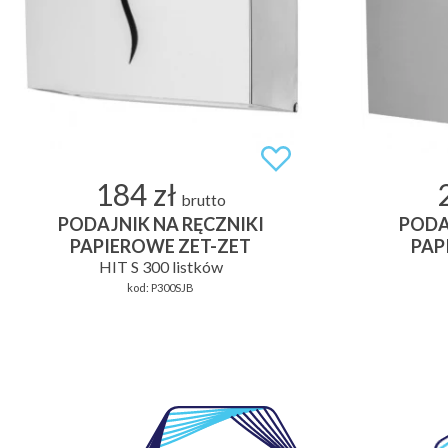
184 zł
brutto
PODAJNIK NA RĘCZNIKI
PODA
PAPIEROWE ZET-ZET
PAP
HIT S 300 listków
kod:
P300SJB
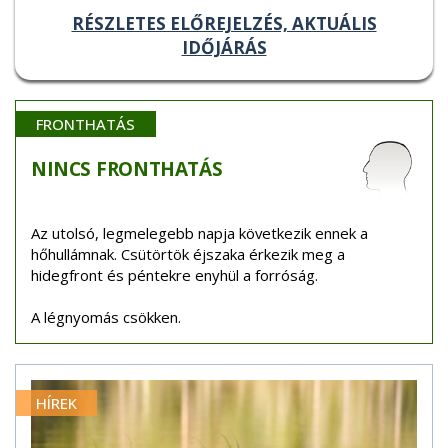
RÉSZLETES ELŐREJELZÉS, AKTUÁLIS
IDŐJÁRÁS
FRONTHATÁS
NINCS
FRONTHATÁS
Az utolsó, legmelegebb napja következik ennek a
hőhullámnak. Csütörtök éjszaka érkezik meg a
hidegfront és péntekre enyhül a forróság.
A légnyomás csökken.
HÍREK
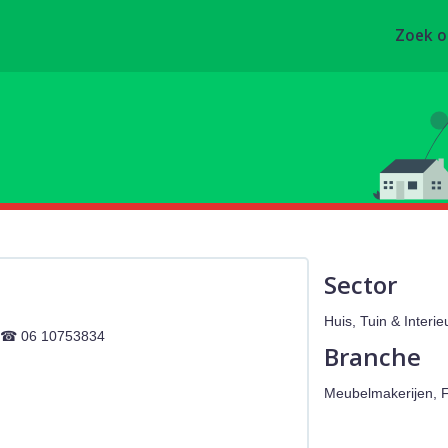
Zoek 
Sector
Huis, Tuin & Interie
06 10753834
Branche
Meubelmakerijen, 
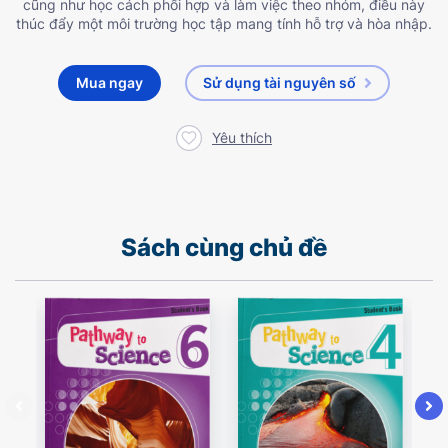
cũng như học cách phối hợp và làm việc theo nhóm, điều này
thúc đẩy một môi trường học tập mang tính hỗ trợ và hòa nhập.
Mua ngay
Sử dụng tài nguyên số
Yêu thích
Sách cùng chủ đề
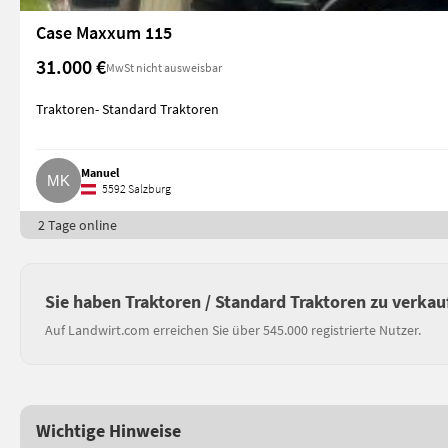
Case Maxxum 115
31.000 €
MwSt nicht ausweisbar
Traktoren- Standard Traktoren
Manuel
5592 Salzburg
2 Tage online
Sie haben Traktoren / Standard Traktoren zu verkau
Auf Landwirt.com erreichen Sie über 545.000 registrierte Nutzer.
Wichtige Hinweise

Try it:
Your answer must be the lines from the one that contains "2 Tage online" through the last line of the entries above, copied exactly, with no other lines.

Solution to the exercise:
2 Tage online
Sie haben Traktoren / Standard Traktoren zu verkau
Auf Landwirt.com erreichen Sie über 545.000 registrierte Nutzer.
Wichtige Hinweise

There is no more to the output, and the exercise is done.